JIMMY LYN FARRELL,
Petitioner-Appellant, |
|
v. | |
MIKE ADDISON, Warden,
Respondent-Appellee. |
|
Petitioner Jimmy Lyn Farrell, an Oklahoma state prisoner appearing pro se, seeks a certificate of appealability (COA) to challenge the district court's dismissal of his 28 U.S.C. § 2254 habeas petition. Because Farrell has failed to make a "substantial showing of the denial of a constitutional right" as required by 28 U.S.C. § 2253(c)(2), we deny his request for a COA and dismiss the appeal.
Farrell was convicted of operating a motor vehicle while under the influence of alcohol (Count I) and driving under suspension (Count II).

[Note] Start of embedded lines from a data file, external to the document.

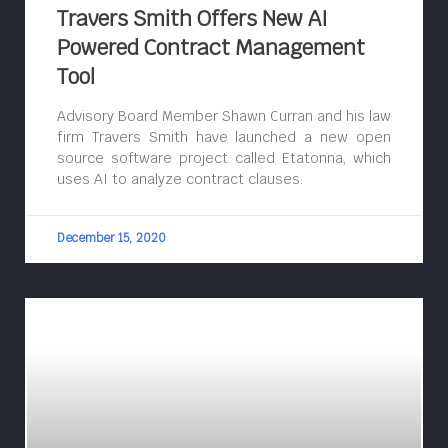
Travers Smith Offers New AI
Powered Contract Management
Tool
Advisory Board Member Shawn Curran and his law
firm Travers Smith have launched a new open
source software project called Etatonna, which
uses AI to analyze contract clauses.
December 15, 2020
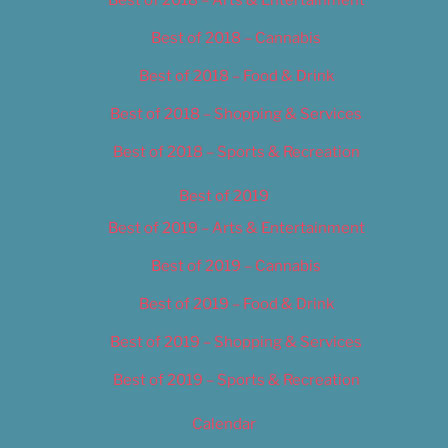
Best of 2018 – Cannabis
Best of 2018 – Food & Drink
Best of 2018 – Shopping & Services
Best of 2018 – Sports & Recreation
Best of 2019
Best of 2019 – Arts & Entertainment
Best of 2019 – Cannabis
Best of 2019 – Food & Drink
Best of 2019 – Shopping & Services
Best of 2019 – Sports & Recreation
Calendar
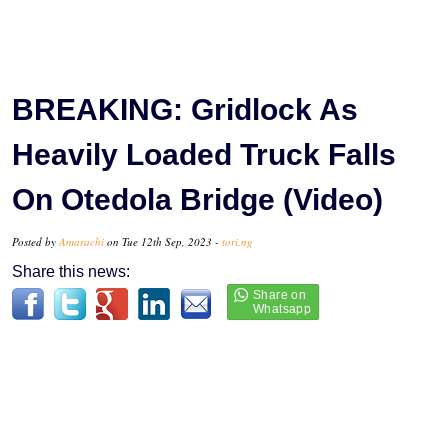
BREAKING: Gridlock As
Heavily Loaded Truck Falls
On Otedola Bridge (Video)
Posted by
Amarachi
on Tue 12th Sep, 2023 -
tori.ng
Share this news:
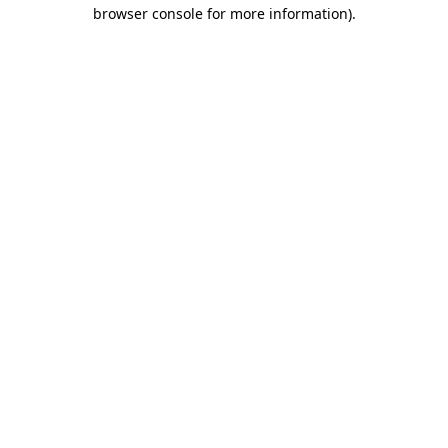
browser console for more information).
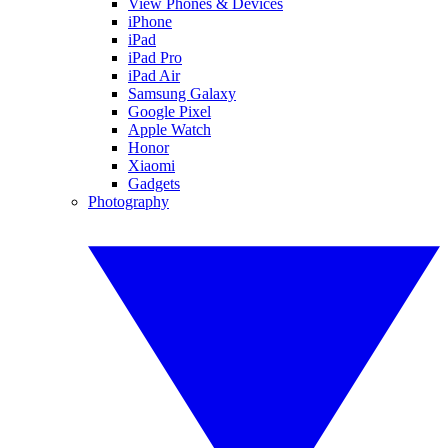
View Phones & Devices
iPhone
iPad
iPad Pro
iPad Air
Samsung Galaxy
Google Pixel
Apple Watch
Honor
Xiaomi
Gadgets
Photography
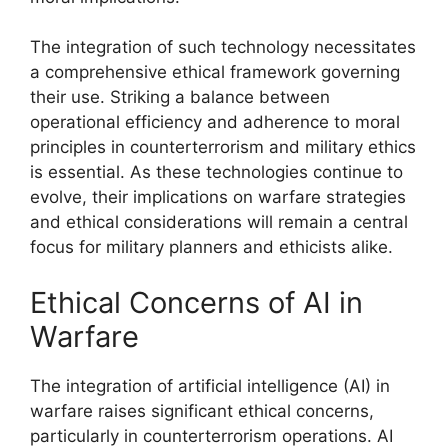
The integration of such technology necessitates
a comprehensive ethical framework governing
their use. Striking a balance between
operational efficiency and adherence to moral
principles in counterterrorism and military ethics
is essential. As these technologies continue to
evolve, their implications on warfare strategies
and ethical considerations will remain a central
focus for military planners and ethicists alike.
Ethical Concerns of AI in
Warfare
The integration of artificial intelligence (AI) in
warfare raises significant ethical concerns,
particularly in counterterrorism operations. AI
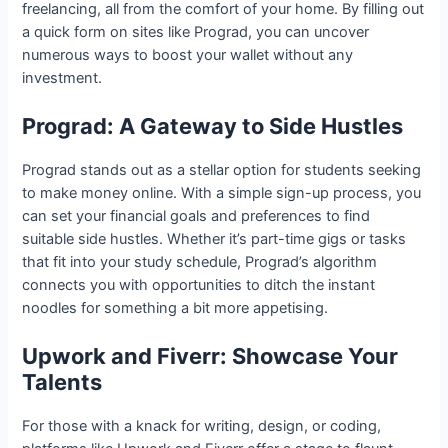
freelancing, all from the comfort of your home. By filling out
a quick form on sites like Prograd, you can uncover
numerous ways to boost your wallet without any
investment.
Prograd: A Gateway to Side Hustles
Prograd stands out as a stellar option for students seeking
to make money online. With a simple sign-up process, you
can set your financial goals and preferences to find
suitable side hustles. Whether it’s part-time gigs or tasks
that fit into your study schedule, Prograd’s algorithm
connects you with opportunities to ditch the instant
noodles for something a bit more appetising.
Upwork and Fiverr: Showcase Your
Talents
For those with a knack for writing, design, or coding,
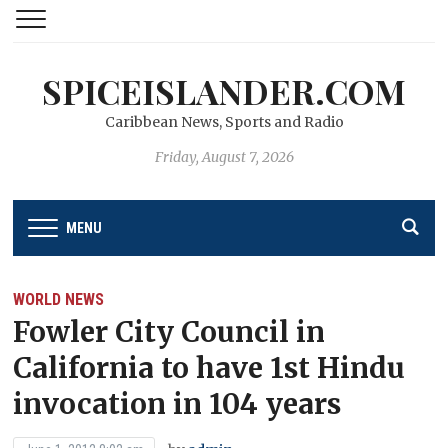
SPICEISLANDER.COM
Caribbean News, Sports and Radio
Friday, August 7, 2026
MENU
WORLD NEWS
Fowler City Council in
California to have 1st Hindu
invocation in 104 years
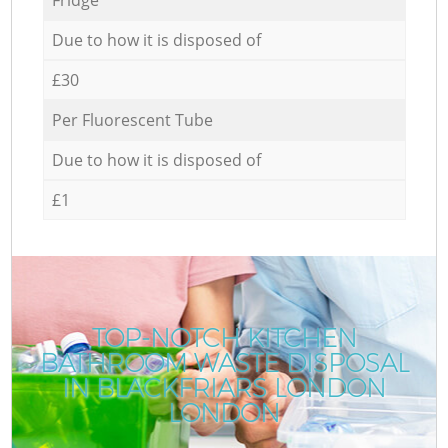
Due to how it is disposed of
£30
Per Fluorescent Tube
Due to how it is disposed of
£1
TOP-NOTCH KITCHEN
BATHROOM WASTE DISPOSAL
IN BLACKFRIARS LONDON
LONDON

He was sentenced to ten years' imprisonment and assessed a $5,000 fine on Count I, and was sentenced to one year imprisonment and assessed a $500 fine on Count II. In his direct appeal, Farrell asserted (1) his sentences were excessive, (2) the trial court improperly admitted testimony from one of the arresting officers regarding his refusal to take a sobriety test, and (3) the prosecutor asked improper questions of witnesses and made improper and prejudicial comments during closing arguments, all of which caused the jury to decide the case based on emotions. The Oklahoma Court of Criminal Appeals (OCCA) affirmed his convictions and sentences.
In his federal habeas petition, Farrell asserted the same issues raised in his direct appeal, as well as several other issues not presented to the OCCA. The magistrate judge concluded the OCCA had reasonably rejected the three issues raised by Farrell in his direct appeal, and that the remaining issues were procedurally barred for failure to raise them on direct appeal. The district court accepted the magistrate's recommendation and dismissed Farrell's habeas petition.
As regards Farrell's application for a COA, we are unable to conclude the district court's assessment of the three issues raised by Farrell on direct appeal was "debatable or wrong." See Slack v. McDaniel, 529 U.S. 473, 484 (2000). We are in substantial agreement with the careful analysis of those claims in the magistrate's written recommendation filed April 27, 2001, which was adopted by the district court on August 7, 2001. As for the remaining claims asserted by Farrell in his appellate brief (the trial court's refusal to call witnesses in his defense, and the prosecutor's presence in the jury room during deliberations), we conclude no appeal is warranted since "a plain procedural bar is present and the district court [wa]s correct to invoke it to dispose of the case." Id. As noted by the magistrate, the OCCA would consider these claims procedurally barred if Farrell attempted to raise them now in an application for post-conviction relief. Thus, those claims are considered procedurally defaulted for purposes of federal habeas review. See Thomas v. Gibson, 218 F.3d 1213, 1221 (10th Cir. 2000) ("[I]f a petitioner failed to exhaust state remedies and the court to which the petitioner would be required to present his claims in order to meet the exhaustion requirement would now find the claims procedurally barred[,] the claims are considered exhausted and procedurally defaulted for purposes of federal habeas relief.") (internal quotations omitted). Finally, Farrell has failed to establish cause and prejudice sufficient to excuse his failure to exhaust the issues, or that a fundamental miscarriage of justice would result if the issues were not addressed. See Edwards v. Carpenter, 529 U.S. 446, 451 (2000).
Farrell's request for a certificate of appealability is DENIED and the appeal is DISMISSED. The request to proceed on appeal in forma pauperis is denied as moot since the district court has granted the request. The mandate shall issue forthwith.
Entered for the Court
Mary Beck Briscoe
Circuit Judge
*.This order and judgment is not binding precedent, except under the doctrines of law of the case, res judicata, and collateral estoppel. The court generally disfavors the citation of orders and judgments; nevertheless, an order and judgment may be cited under the terms and conditions of 10th Cir. R. 36.3.